**WORK TO BE COMPLETED:**
Copy out the entries that come next, exactly.

**MATERIAL SUPPLIED:**
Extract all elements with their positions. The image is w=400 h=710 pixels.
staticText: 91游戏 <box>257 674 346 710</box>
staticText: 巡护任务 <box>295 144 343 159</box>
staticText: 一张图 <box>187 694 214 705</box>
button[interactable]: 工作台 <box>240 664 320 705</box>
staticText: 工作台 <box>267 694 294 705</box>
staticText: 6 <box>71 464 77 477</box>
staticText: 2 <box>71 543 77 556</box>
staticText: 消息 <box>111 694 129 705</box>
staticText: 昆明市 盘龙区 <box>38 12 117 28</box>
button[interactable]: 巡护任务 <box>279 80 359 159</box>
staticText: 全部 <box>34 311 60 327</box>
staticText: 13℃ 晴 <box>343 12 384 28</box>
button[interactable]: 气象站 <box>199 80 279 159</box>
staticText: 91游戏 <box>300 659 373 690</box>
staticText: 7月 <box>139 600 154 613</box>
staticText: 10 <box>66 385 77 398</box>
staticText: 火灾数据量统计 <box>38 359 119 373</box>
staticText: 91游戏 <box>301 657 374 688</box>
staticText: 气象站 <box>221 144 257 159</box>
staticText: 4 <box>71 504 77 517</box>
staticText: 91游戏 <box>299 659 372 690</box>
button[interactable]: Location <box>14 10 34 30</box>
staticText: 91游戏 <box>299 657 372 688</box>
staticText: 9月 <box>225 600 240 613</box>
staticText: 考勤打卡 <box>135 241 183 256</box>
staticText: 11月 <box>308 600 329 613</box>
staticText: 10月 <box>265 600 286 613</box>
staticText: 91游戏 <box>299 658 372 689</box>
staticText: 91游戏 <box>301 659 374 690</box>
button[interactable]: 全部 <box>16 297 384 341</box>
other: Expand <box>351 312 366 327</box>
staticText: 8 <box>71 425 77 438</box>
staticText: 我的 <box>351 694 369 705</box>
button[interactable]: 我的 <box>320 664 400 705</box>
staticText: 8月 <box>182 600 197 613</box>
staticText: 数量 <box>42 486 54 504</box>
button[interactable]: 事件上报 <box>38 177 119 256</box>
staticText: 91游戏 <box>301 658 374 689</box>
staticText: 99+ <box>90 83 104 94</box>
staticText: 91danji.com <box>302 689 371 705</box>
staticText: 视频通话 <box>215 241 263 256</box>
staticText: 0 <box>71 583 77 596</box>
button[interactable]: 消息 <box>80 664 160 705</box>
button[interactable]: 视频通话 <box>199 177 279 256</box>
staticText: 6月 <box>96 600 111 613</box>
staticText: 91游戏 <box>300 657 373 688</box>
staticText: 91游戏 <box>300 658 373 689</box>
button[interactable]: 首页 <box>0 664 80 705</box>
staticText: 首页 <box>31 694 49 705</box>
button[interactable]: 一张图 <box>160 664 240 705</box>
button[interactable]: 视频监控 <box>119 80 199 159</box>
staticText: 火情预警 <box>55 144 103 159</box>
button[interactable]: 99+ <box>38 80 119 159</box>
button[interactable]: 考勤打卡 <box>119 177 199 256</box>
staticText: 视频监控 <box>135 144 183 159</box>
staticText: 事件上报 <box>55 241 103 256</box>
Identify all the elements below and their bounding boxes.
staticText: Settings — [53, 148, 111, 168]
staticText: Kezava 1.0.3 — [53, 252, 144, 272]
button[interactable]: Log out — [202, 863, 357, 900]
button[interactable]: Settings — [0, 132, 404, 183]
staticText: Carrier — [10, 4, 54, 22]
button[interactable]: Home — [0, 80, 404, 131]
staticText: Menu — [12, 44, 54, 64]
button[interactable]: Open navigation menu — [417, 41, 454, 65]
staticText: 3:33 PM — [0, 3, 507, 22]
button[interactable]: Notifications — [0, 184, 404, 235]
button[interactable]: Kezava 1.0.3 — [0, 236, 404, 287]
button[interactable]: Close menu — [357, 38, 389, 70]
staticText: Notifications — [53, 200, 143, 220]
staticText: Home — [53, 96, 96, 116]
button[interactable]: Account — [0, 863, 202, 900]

**EXERCISE RESPONSE:**
Extract all elements with their positions. The image is w=400 h=710 pixels.
staticText: 91游戏 <box>257 674 346 710</box>
staticText: 巡护任务 <box>295 144 343 159</box>
staticText: 一张图 <box>187 694 214 705</box>
button[interactable]: 工作台 <box>240 664 320 705</box>
staticText: 工作台 <box>267 694 294 705</box>
staticText: 6 <box>71 464 77 477</box>
staticText: 2 <box>71 543 77 556</box>
staticText: 消息 <box>111 694 129 705</box>
staticText: 昆明市 盘龙区 <box>38 12 117 28</box>
button[interactable]: 巡护任务 <box>279 80 359 159</box>
staticText: 全部 <box>34 311 60 327</box>
staticText: 13℃ 晴 <box>343 12 384 28</box>
button[interactable]: 气象站 <box>199 80 279 159</box>
staticText: 91游戏 <box>300 659 373 690</box>
staticText: 7月 <box>139 600 154 613</box>
staticText: 10 <box>66 385 77 398</box>
staticText: 火灾数据量统计 <box>38 359 119 373</box>
staticText: 91游戏 <box>301 657 374 688</box>
staticText: 气象站 <box>221 144 257 159</box>
staticText: 4 <box>71 504 77 517</box>
staticText: 91游戏 <box>299 659 372 690</box>
button[interactable]: Location <box>14 10 34 30</box>
staticText: 91游戏 <box>299 657 372 688</box>
staticText: 9月 <box>225 600 240 613</box>
staticText: 考勤打卡 <box>135 241 183 256</box>
staticText: 11月 <box>308 600 329 613</box>
staticText: 10月 <box>265 600 286 613</box>
staticText: 91游戏 <box>299 658 372 689</box>
staticText: 91游戏 <box>301 659 374 690</box>
button[interactable]: 全部 <box>16 297 384 341</box>
other: Expand <box>351 312 366 327</box>
staticText: 8 <box>71 425 77 438</box>
staticText: 我的 <box>351 694 369 705</box>
button[interactable]: 我的 <box>320 664 400 705</box>
staticText: 8月 <box>182 600 197 613</box>
staticText: 数量 <box>42 486 54 504</box>
button[interactable]: 事件上报 <box>38 177 119 256</box>
staticText: 91游戏 <box>301 658 374 689</box>
staticText: 99+ <box>90 83 104 94</box>
staticText: 91danji.com <box>302 689 371 705</box>
staticText: 视频通话 <box>215 241 263 256</box>
staticText: 0 <box>71 583 77 596</box>
button[interactable]: 消息 <box>80 664 160 705</box>
button[interactable]: 视频通话 <box>199 177 279 256</box>
staticText: 6月 <box>96 600 111 613</box>
staticText: 91游戏 <box>300 657 373 688</box>
staticText: 91游戏 <box>300 658 373 689</box>
button[interactable]: 首页 <box>0 664 80 705</box>
staticText: 首页 <box>31 694 49 705</box>
button[interactable]: 一张图 <box>160 664 240 705</box>
button[interactable]: 视频监控 <box>119 80 199 159</box>
staticText: 火情预警 <box>55 144 103 159</box>
button[interactable]: 99+ <box>38 80 119 159</box>
button[interactable]: 考勤打卡 <box>119 177 199 256</box>
staticText: 视频监控 <box>135 144 183 159</box>
staticText: 事件上报 <box>55 241 103 256</box>
Identify all the elements below and their bounding boxes.
staticText: Settings — [53, 148, 111, 168]
staticText: Kezava 1.0.3 — [53, 252, 144, 272]
button[interactable]: Log out — [202, 863, 357, 900]
button[interactable]: Settings — [0, 132, 404, 183]
staticText: Carrier — [10, 4, 54, 22]
button[interactable]: Home — [0, 80, 404, 131]
staticText: Menu — [12, 44, 54, 64]
button[interactable]: Open navigation menu — [417, 41, 454, 65]
staticText: 3:33 PM — [0, 3, 507, 22]
button[interactable]: Notifications — [0, 184, 404, 235]
button[interactable]: Kezava 1.0.3 — [0, 236, 404, 287]
button[interactable]: Close menu — [357, 38, 389, 70]
staticText: Notifications — [53, 200, 143, 220]
staticText: Home — [53, 96, 96, 116]
button[interactable]: Account — [0, 863, 202, 900]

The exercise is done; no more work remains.